Chapter Thirty-One

Dr. P suggested we have our very last session on the beach instead of the conference room, and I happily agreed. I brought along the finished letter that had been the source of so much strife these last couple of weeks and met him in front of the lifeguard stand like we planned.

“I have the bottle,” I said, waving it around in the air, “and the letter.”

He pointed down the beach. “Perfect. Let’s head out to that jetty.”

We walked down the beach toward the jetty where I’d gotten my ankle stuck in the rocks only two short weeks ago.

“Do you think you said everything you needed to say in the letter?” Dr. P asked.

I nodded. “For the first time in my life, I didn’t hold anything back or pull any punches. What I finally came up with is real and raw and long overdue.”

“And how do you feel?” he asked.

“Like I filled the pages with the breathings of my heart,” I said, repeating the William Wordsworth quote he’d shared with me in one of our very first sessions.

The corners of his eyes crinkled upwards. “You’ve come a very long way in a very short time,” Dr. P said. “I am very proud of you, Joanna.”

“I couldn’t have done it without you. You forced me to take a look at things I’d been afraid to confront most of my life.”

He smiled. “I’m glad. You can always reach out to me, but I’ll give you some referrals for when you get back home. You may find it helpful to keep exploring some of these issues. In two short weeks, we only scratched the surface. Let me ask you, what’s your relationship like with your father? He’s still living, correct?”

“He is. He lives out in California. So does my older sister.”

“But you two aren’t close?”

“Not really. He loved my mother very much. Worshiped her, really. He’s a doctor, and when she got sick, it was like he made it his personal mission to get her better. If he wasn’t working, he was researching new treatments or drug trials she could try.”

“What about your sister? How’s their relationship?”

“She was almost fourteen when my mom first got sick, and he opened up to her a lot more than me about what was going on.”

“How’d that make you feel?”

“I can understand his behavior better now that I’m older, but I won’t lie, it created a wedge between us. I moved to New York right after I graduated high school, and then spent practically every holiday and every school break with Sam. Come to think of it, I haven’t been home since my mother’s funeral.”

“I’m sure that’s hard for him.”

I chewed my bottom lip. “I don’t know. If it is, he’s never said.”

“Maybe it’s time to find out?”

“You sound like my sister. She’s been hounding me to come out to California after the retreat.”

“Will you go?”

“I don’t think so. I’ve been away so long already. I have to get back to my real life.”

“Rebuilding your relationship with your father sounds like real life kinda stuff to me.”

“You know what I mean. But I have to get home to my job. My bills. Chaka and Khan.”

He laughed. “Who are Chaka and Khan?”

“The guy I’m renting an apartment from, they’re his dogs, and I promised I wouldn’t board them for too long.”

We stopped walking, and Dr. P placed his hand on my forearm. “You know, you’ll always find an excuse not to work things out with your father if you want one.”

“I promise to think about it.”

He nodded and pointed to the jetty. “We made it this far, you ready to finish the journey?”

We walked down the jetty to its farthest point, just past the lighthouse, where the waves crashed hardest against the silvery rocks.

Dr.
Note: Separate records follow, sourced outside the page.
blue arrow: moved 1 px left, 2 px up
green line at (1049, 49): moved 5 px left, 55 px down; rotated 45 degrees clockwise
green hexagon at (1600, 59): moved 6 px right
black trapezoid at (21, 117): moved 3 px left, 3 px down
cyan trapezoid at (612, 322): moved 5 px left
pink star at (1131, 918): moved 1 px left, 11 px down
P took the glass bottle from my pocket and removed the cork top. “May your past and may your pain be like a message in a bottle, pitched out to sea, to be carried by the winds and tides, washing up on a distant shore, never to return home again.”

I rolled the letter up into a thin scroll and held it tightly in my hand.

“Ready, Joanna?” he asked.

I moistened my lips. “Dr. P, I know it may not be protocol, but I’d like to hold onto the letter just a little bit longer, if that’s okay?”

“Can I ask you why?”

“I have a feeling I may need a cheat sheet when the time comes for me to own up to some of these things in person,” I said.

He grinned. “I understand. Here, take the bottle home with you,” he said, passing it to me. “I’m sure the East River or Hudson will be just as cathartic as the Atlantic when the time comes.”